Il soulignait, en effet, l'inacceptable retard de notre pays en ce domaine. Il proposait l'inscription dans le code de la santé d'un droit à l'accès aux soins palliatifs sous certaines conditions pour tout malade dont le pronostic vital est en jeu. Il a le grand mérite de faire progresser le débat et, certainement, de faire évoluer les mentalités, les cultures et les comportements concomitamment aux travaux qu'ont menés le Conseil économique et social ainsi que nos collègues de l'Assemblée nationale. Le Gouvernement, pour sa part, a déjà fait un certain nombre de propositions concrètes.
Nous n'étions donc pas les seuls à nous saisir de cet immense problème que constitue notre incapacité à faire des propositions à ceux qui entrent dans la phase de leur existence, ô combien importante et capitale, qui les achemine vers la fin de leur vie.
Encore une fois, nous regrettons la précipitation qui discrédite malheureusement tout le travail réalisé à la fois par notre rapporteur et par la commission. (M. le rapporteur manifeste son mécontentement.) Il aurait suffi de respecter le calendrier initialement prévu...
M. Lucien Neuwirth, rapporteur. C'est monstrueux !
Mme Marie-Madeleine Dieulangard. ... afin de permettre à tous de travailler ce texte, de le confronter à la réalité sur le terrain, comme nous le faisons habituellement. Cela aurait fait émerger, à n'en pas douter, des amendements autour d'un certain nombre de questions comme celles qui ont été soulevées par notre collègue M. Cazeau, notamment.
Par exemple, comment échapper aux risques et dérives « sectaires » quand les interventions sont destinées à des personnes en très grande vulnérabilité et sont parfois dispensées par des bénévoles ?
Comment s'assurer de la transversalité et de la pluridisciplinarité des soins palliatifs ?
Comment englober l'intégralité des établissements susceptibles d'accueillir des mourants dans cette obligation de moyens, de manière à assurer une telle prise en charge ?
Tout à l'heure, en commission des affaires sociales, nous avons collectivement procédé à un certain « replâtrage » en adoptant des amendements. Nous sommes déçus devant l'examen trop rapide de ce texte, dont nous débattons presque en catimini.
M. Emmanuel Hamel. Nous sommes en séance publique ! Ce n'est pas un débat en catimini !
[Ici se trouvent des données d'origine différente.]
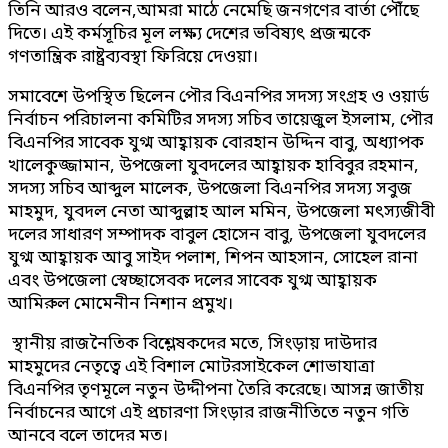
তিনি আরও বলেন,আমরা মাঠে নেমেছি জনগণের বার্তা পৌঁছে
দিতে। এই কর্মসূচির মূল লক্ষ্য দেশের ভবিষ্যৎ প্রজন্মকে
গণতান্ত্রিক রাষ্ট্রব্যবস্থা ফিরিয়ে দেওয়া।
সমাবেশে উপস্থিত ছিলেন পৌর বিএনপির সদস্য সংগ্রহ ও ওয়ার্ড
নির্বাচন পরিচালনা কমিটির সদস্য সচিব তায়েজুল ইসলাম, পৌর
বিএনপির সাবেক যুগ্ম আহ্বায়ক বোরহান উদ্দিন বাবু, অধ্যাপক
খালেকুজ্জামান, উপজেলা যুবদলের আহ্বায়ক হাবিবুর রহমান,
সদস্য সচিব আব্দুল মালেক, উপজেলা বিএনপির সদস্য সবুজ
মাহমুদ, যুবদল নেতা আব্দুল্লাহ আল মমিন, উপজেলা মৎস্যজীবী
দলের সাধারণ সম্পাদক বাবুল হোসেন বাবু, উপজেলা যুবদলের
যুগ্ম আহ্বায়ক আবু সাইদ পলাশ, শিপন আহসান, সোহেল রানা
এবং উপজেলা স্বেচ্ছাসেবক দলের সাবেক যুগ্ম আহ্বায়ক
আমিরুল মোমেনীন নিশান প্রমুখ।
স্থানীয় রাজনৈতিক বিশ্লেষকদের মতে, সিংড়ায় দাউদার
মাহমুদের নেতৃত্বে এই বিশাল মোটরসাইকেল শোভাযাত্রা
বিএনপির তৃণমূলে নতুন উদ্দীপনা তৈরি করেছে। আসন্ন জাতীয়
নির্বাচনের আগে এই প্রচারণা সিংড়ার রাজনীতিতে নতুন গতি
আনবে বলে তাদের মত।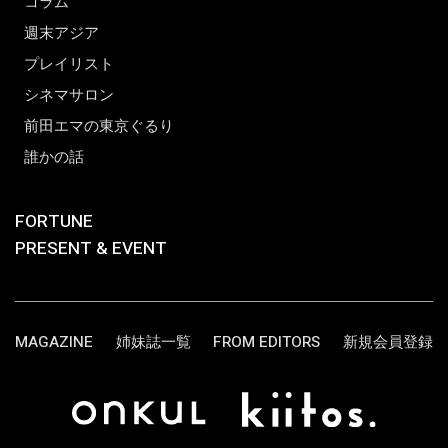
コラム
週末アジア
プレイリスト
シネマサロン
前田エマの東京ぐるり
誰かの話
FORTUNE
PRESENT & EVENT
MAGAZINE
姉妹誌一覧
FROM EDITORS
新規会員登録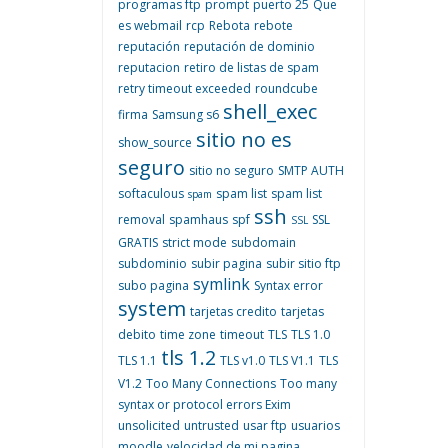
programas ftp
prompt
puerto 25
Que
es webmail
rcp
Rebota
rebote
reputación
reputación de dominio
reputacion
retiro de listas de spam
retry timeout exceeded
roundcube
shell_exec
firma
Samsung s6
sitio no es
show_source
seguro
sitio no seguro
SMTP AUTH
softaculous
spam list
spam list
spam
ssh
removal
spamhaus
spf
SSL
SSL
GRATIS
strict mode
subdomain
subdominio
subir pagina
subir sitio ftp
symlink
subo pagina
Syntax error
system
tarjetas credito
tarjetas
debito
time zone
timeout
TLS
TLS 1.0
tls 1.2
TLS 1.1
TLS v1.0
TLS V1.1
TLS
V1.2
Too Many Connections
Too many
syntax or protocol errors Exim
unsolicited
untrusted
usar ftp
usuarios
moodle
velocidad de mi pagina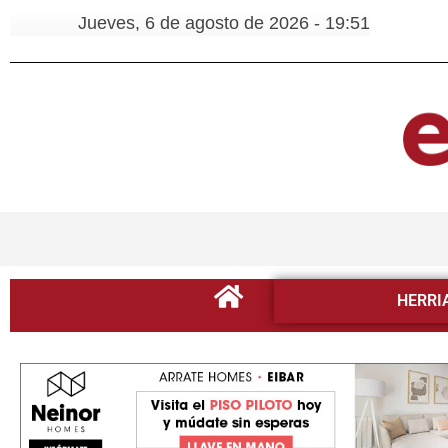
Jueves, 6 de agosto de 2026 - 19:51
HERRI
Mme Marie-Madeleine Dieulangard. Nous voterons ce texte au nom de l'intérêt supérieur de la population visée et eu égard à l'importance du sujet traité, mais sans avoir le sentiment d'un travail bien fait.
Nous pensions, en signant cette proposition de loi, pouvoir travailler dans des conditions optimales. Le sujet l'exigeait. Le stratagème qui a bouleversé l'ordre du jour nous a enlevé ces illusions. Nous en tirerons les enseignements à l'avenir.
M. Emmanuel Hamel. Où est le stratagème ? C'est incroyable !
M. le président. La parole est à M. Fischer.
M. Guy Fischer. Monsieur le président, monsieur le secrétaire d'Etat, mes chers collègues, nous espérons que ce texte jettera des fondations d'une véritable révolution culturelle.
Tout au long des travaux dont M. Neuwirth et, à sa suite, la commission des affaires sociales ont pris l'initiative, nous nous sommes attachés à enrichir ce texte, notamment à la lumière de l'audition de M. Decisier, et notre contribution s'est concrétisée par l'adoption de trois de nos amendements.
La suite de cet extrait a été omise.